_What the exercise asks:_ Filter the records, keeping every line that has the string "border".

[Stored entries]
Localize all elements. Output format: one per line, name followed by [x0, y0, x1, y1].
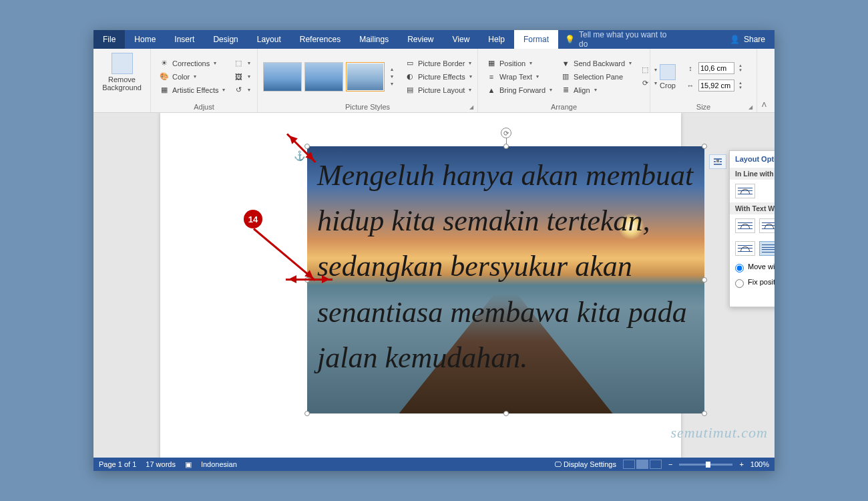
see-more-link[interactable]: See more...: [730, 291, 775, 303]
tab-help[interactable]: Help: [479, 30, 514, 49]
tab-mailings[interactable]: Mailings: [350, 30, 398, 49]
height-icon: ↕: [685, 63, 696, 73]
compress-icon: ⬚: [233, 58, 244, 69]
border-icon: ▭: [405, 58, 415, 69]
wrap-topbottom[interactable]: [735, 241, 755, 256]
pic-effects-icon: ◐: [405, 71, 415, 82]
move-radio-input[interactable]: [735, 264, 744, 273]
height-field[interactable]: ↕▲▼: [682, 61, 745, 75]
artistic-effects-button[interactable]: ▦Artistic Effects: [156, 84, 228, 96]
crop-icon: [660, 64, 676, 80]
wrap-square[interactable]: [735, 218, 755, 233]
styles-group-label: Picture Styles: [263, 102, 472, 111]
border-label: Picture Border: [418, 59, 465, 67]
remove-background-button[interactable]: Remove Background: [99, 51, 145, 93]
picture-layout-button[interactable]: ▤Picture Layout: [402, 84, 475, 96]
page-status[interactable]: Page 1 of 1: [99, 460, 136, 468]
handle-tr[interactable]: [702, 144, 707, 149]
reset-picture-button[interactable]: ↺: [230, 84, 253, 96]
wrap-text-button[interactable]: ≡Wrap Text: [483, 71, 555, 83]
fix-label: Fix position on page: [748, 278, 775, 286]
statusbar: Page 1 of 1 17 words ▣ Indonesian 🖵 Disp…: [93, 458, 775, 471]
zoom-in[interactable]: +: [739, 460, 743, 468]
tab-insert[interactable]: Insert: [165, 30, 204, 49]
width-field[interactable]: ↔▲▼: [682, 79, 745, 92]
collapse-ribbon[interactable]: ᐱ: [757, 49, 771, 112]
color-button[interactable]: 🎨Color: [156, 71, 228, 83]
word-count[interactable]: 17 words: [146, 460, 176, 468]
bring-forward-button[interactable]: ▲Bring Forward: [483, 84, 555, 96]
rotate-handle[interactable]: ⟳: [501, 128, 511, 138]
fix-position-radio[interactable]: Fix position on page i: [730, 275, 775, 291]
style-thumb-1[interactable]: [263, 62, 302, 92]
reset-icon: ↺: [233, 85, 244, 96]
tab-layout[interactable]: Layout: [248, 30, 290, 49]
corrections-button[interactable]: ☀Corrections: [156, 57, 228, 69]
tell-me-search[interactable]: 💡 Tell me what you want to do: [558, 30, 675, 49]
handle-t[interactable]: [503, 144, 509, 149]
backward-icon: ▼: [560, 58, 571, 69]
layout-options-panel: Layout Options ✕ In Line with Text With …: [729, 150, 775, 307]
height-input[interactable]: [698, 62, 734, 74]
wrap-inline[interactable]: [735, 184, 755, 198]
document-text[interactable]: Mengeluh hanya akan membuat hidup kita s…: [317, 153, 731, 381]
remove-bg-icon: [112, 53, 133, 74]
gallery-more[interactable]: ▴▾▾: [387, 66, 397, 87]
page: ⚓ 14 ⟳ Mengeluh hanya a: [160, 113, 681, 458]
style-thumb-2[interactable]: [304, 62, 343, 92]
send-backward-button[interactable]: ▼Send Backward: [558, 57, 634, 69]
compress-button[interactable]: ⬚: [230, 57, 253, 69]
backward-label: Send Backward: [574, 59, 625, 67]
zoom-slider[interactable]: [679, 464, 732, 466]
ribbon: Remove Background ☀Corrections 🎨Color ▦A…: [93, 49, 775, 113]
tab-file[interactable]: File: [93, 30, 125, 49]
wrap-label: Wrap Text: [499, 73, 532, 81]
picture-effects-button[interactable]: ◐Picture Effects: [402, 71, 475, 83]
handle-b[interactable]: [503, 411, 509, 416]
fix-radio-input[interactable]: [735, 279, 744, 288]
styles-launcher[interactable]: ◢: [469, 104, 476, 111]
group-background: Remove Background: [93, 49, 151, 112]
crop-button[interactable]: Crop: [656, 51, 680, 102]
corrections-label: Corrections: [172, 59, 210, 67]
zoom-out[interactable]: −: [668, 460, 672, 468]
print-layout[interactable]: [636, 460, 648, 469]
handle-tl[interactable]: [304, 144, 310, 149]
size-launcher[interactable]: ◢: [748, 104, 755, 111]
effects-icon: ▦: [159, 85, 170, 96]
display-settings[interactable]: 🖵 Display Settings: [554, 460, 616, 468]
height-spinner[interactable]: ▲▼: [738, 63, 742, 73]
wrapping-section: With Text Wrapping: [730, 202, 775, 214]
layout-options-button[interactable]: [709, 154, 726, 169]
move-with-text-radio[interactable]: Move with text i: [730, 260, 775, 275]
picture-border-button[interactable]: ▭Picture Border: [402, 57, 475, 69]
position-label: Position: [499, 59, 525, 67]
width-input[interactable]: [698, 79, 734, 92]
handle-br[interactable]: [702, 411, 707, 416]
document-area[interactable]: ⚓ 14 ⟳ Mengeluh hanya a: [93, 113, 775, 458]
read-mode[interactable]: [623, 460, 635, 469]
selection-pane-button[interactable]: ▥Selection Pane: [558, 71, 634, 83]
tab-home[interactable]: Home: [125, 30, 165, 49]
tab-view[interactable]: View: [443, 30, 479, 49]
align-button[interactable]: ≣Align: [558, 84, 634, 96]
web-layout[interactable]: [650, 460, 662, 469]
wrap-tight[interactable]: [759, 218, 775, 233]
tab-references[interactable]: References: [290, 30, 350, 49]
change-picture-button[interactable]: 🖼: [230, 71, 253, 83]
wrap-behind[interactable]: [759, 241, 775, 256]
tab-format[interactable]: Format: [514, 30, 558, 49]
arrange-group-label: Arrange: [483, 102, 644, 111]
tab-design[interactable]: Design: [204, 30, 247, 49]
style-gallery[interactable]: ▴▾▾: [263, 51, 397, 102]
style-thumb-3[interactable]: [346, 62, 385, 92]
zoom-level[interactable]: 100%: [750, 460, 769, 468]
handle-bl[interactable]: [304, 411, 310, 416]
share-button[interactable]: 👤 Share: [720, 30, 775, 49]
width-spinner[interactable]: ▲▼: [738, 81, 742, 90]
tab-review[interactable]: Review: [398, 30, 443, 49]
group-arrange: ▦Position ≡Wrap Text ▲Bring Forward ▼Sen…: [478, 49, 650, 112]
position-button[interactable]: ▦Position: [483, 57, 555, 69]
spell-check-icon[interactable]: ▣: [185, 460, 192, 469]
language-status[interactable]: Indonesian: [201, 460, 237, 468]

_Response for this exercise:_
border-icon: ▭: [405, 58, 415, 69]
border-label: Picture Border: [418, 59, 465, 67]
picture-border-button[interactable]: ▭Picture Border: [402, 57, 475, 69]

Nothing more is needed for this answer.